I remember when online public schools started up in my state and parents were able to sign their children up to do their schooling online. I was one of the first parents in line to sign up my oldest daughter. Some time later, I began taking online college courses. I loved it, and to this day I still take online courses, the latest course being in videography for my upcoming YouTube channel.
I'm not the only person loving online learning. If you head over to Udemy.com, you will see thousands of courses being offered, many of them having hundreds of students, and sometimes thousands of students. People can learn just about anything by taking an online course, and if they take courses in computer programming, they can bypass the expense of college, and still get a good job in their field of choice (or start their own business). Considering that college costs more than it's worth and it is still not a guarantee that you will get a job, online learning is a natural alternative for many people.
Check Out Other Courses
Before you begin thinking of the course you would like to create, I recommend you go to Udemy.com and check out their course offerings. There are plenty of free courses you can take, so sign up for a few and begin taking them. Study how the course is presented and how different instructors make their video content.

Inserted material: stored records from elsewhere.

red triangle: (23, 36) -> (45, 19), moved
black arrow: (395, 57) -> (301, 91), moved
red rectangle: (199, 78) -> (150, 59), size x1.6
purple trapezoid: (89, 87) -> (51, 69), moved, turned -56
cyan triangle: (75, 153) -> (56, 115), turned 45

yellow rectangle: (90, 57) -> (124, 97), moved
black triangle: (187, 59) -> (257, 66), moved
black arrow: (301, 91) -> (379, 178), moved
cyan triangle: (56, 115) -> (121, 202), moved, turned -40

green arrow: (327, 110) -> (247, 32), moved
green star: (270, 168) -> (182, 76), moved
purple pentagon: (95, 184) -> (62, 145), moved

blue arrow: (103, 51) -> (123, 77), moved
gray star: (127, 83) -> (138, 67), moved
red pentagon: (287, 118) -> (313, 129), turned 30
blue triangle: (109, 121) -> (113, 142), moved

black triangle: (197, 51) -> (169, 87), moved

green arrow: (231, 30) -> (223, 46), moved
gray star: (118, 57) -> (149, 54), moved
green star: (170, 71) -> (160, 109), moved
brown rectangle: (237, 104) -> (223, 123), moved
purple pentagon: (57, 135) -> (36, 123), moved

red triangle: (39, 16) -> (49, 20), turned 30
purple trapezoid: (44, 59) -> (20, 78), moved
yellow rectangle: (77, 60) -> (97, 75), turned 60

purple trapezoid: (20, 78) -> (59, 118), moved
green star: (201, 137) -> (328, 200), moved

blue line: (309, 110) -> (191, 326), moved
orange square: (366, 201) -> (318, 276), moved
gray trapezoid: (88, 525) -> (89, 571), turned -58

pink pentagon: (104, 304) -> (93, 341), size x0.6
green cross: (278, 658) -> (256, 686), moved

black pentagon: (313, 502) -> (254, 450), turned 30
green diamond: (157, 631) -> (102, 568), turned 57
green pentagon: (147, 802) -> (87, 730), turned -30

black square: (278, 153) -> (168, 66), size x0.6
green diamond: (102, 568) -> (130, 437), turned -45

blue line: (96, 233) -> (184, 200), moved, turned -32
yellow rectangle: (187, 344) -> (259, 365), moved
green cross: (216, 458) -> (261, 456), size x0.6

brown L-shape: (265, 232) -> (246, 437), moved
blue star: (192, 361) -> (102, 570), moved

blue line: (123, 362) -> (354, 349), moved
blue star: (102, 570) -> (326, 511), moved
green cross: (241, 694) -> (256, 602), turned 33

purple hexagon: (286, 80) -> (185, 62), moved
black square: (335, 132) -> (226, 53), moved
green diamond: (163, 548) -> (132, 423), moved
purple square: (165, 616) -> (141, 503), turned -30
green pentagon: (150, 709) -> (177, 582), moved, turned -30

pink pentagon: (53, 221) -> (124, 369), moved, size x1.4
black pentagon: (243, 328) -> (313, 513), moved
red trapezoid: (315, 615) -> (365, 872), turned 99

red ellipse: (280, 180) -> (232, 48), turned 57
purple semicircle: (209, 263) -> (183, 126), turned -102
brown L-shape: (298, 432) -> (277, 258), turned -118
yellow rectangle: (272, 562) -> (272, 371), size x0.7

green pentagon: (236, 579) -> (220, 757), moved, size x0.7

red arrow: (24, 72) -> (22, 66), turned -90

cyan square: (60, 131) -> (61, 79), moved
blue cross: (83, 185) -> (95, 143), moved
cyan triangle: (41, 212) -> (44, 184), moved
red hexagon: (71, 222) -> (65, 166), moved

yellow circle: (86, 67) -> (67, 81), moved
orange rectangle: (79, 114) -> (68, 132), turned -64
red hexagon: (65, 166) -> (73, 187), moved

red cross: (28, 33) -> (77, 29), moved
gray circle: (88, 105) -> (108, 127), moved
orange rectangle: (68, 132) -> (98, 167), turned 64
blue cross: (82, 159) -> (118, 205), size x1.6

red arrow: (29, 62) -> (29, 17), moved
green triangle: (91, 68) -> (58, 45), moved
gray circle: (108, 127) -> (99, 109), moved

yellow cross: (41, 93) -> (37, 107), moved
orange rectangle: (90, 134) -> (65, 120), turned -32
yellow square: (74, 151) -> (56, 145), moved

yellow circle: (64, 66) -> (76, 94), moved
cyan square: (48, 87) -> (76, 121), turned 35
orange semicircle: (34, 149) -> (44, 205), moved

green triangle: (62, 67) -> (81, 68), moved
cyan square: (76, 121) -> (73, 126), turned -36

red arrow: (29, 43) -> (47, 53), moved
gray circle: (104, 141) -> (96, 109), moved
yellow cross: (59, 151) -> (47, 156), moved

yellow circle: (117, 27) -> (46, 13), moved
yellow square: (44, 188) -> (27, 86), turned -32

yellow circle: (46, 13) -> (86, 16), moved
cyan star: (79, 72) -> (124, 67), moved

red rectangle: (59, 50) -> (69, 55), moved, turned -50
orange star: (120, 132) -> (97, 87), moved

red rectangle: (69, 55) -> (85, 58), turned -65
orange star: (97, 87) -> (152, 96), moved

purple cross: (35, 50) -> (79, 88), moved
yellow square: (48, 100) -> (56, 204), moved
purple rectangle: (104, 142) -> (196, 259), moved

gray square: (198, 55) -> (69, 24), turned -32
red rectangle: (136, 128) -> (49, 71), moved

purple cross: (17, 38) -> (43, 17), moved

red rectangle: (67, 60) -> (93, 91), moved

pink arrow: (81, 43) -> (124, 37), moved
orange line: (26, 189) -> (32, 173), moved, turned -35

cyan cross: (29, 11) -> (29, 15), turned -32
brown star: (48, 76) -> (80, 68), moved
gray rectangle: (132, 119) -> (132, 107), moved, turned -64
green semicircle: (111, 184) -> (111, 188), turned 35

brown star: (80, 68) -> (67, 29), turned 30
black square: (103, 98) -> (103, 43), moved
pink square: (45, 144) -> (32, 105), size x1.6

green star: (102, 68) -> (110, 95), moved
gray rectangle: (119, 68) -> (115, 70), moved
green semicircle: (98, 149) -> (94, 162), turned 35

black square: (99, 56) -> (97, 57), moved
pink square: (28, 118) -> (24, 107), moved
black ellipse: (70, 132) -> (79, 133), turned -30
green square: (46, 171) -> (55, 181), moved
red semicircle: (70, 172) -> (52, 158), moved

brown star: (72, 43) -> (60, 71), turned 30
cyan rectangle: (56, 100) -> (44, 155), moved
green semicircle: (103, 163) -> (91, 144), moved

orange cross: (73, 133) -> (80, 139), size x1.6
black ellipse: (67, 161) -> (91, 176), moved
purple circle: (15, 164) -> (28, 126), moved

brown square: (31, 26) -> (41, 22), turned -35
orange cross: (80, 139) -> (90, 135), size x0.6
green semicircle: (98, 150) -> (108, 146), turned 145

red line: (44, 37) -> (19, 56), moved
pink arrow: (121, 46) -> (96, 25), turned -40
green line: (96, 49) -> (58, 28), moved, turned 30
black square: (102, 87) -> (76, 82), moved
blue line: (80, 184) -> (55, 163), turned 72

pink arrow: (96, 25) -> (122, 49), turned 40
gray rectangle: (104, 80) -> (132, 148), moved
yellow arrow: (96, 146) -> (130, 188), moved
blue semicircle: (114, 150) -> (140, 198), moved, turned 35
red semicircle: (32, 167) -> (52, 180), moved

Take notes about what you like and what you should avoid when creating your own content.
Your Knowledge Base
Next, you need to decide what you are capable of teaching. What is your knowledge base? Computer skills and graphic skills can be taught via an online course. Any hobbies that you have can also be turned into a course. Make a list of your skills and previous job experience. You will base your course off of one of the skills you put on this list.
Find Your Niche
Finding a niche for your course is just like finding a niche for your next book. You take a large subject, such as knitting, and break it down into the next niche, such as knitting -- left handed. You can create at least two courses from this basic breakdown: The Beginners Guide to Knitting Left Handed and Advanced Knitting for Left Handers.
How you name your course will determine how many people find your course. It is just like naming a nonfiction Kindle book: you need to be precise in the description of your course. The two course names I came up with above give a definitive description of what the course is about. If you were creating a course on color psychology, you wouldn't name it Feeling Blue. Nobody will know what your course is about. If you name is Color Psychology for Businesses, everyone who reads the title will have a clear idea of what your course is offering.
Creating Your Course
When creating your course, at least 60 percent of your material should be video. On a Mac, you can use iMovie to make your recordings. Avoid using PhotoBooth because the video quality if very poor. You can also use Quicktime Player to do a screen recording. Select the Built-In Input selection under Microphone so that Quicktime records both your screen and your dialogue.
You will also need to create an account on Udemy.com, the best site out there for creating and selling online courses. If you already followed my instructions to try out a few courses, then you already have an account set up. Click on the Become an Instructor link and you can begin the process of setting up the name and descriptive info for your course.
Udemy makes this process easy and provides newcomers with all the information they need, so I am not going to type in a bunch of technical filler here.
You will want to advertise your course in as many places as possible. Namely, through your website or blog and through your social media accounts - all of which you should have set up.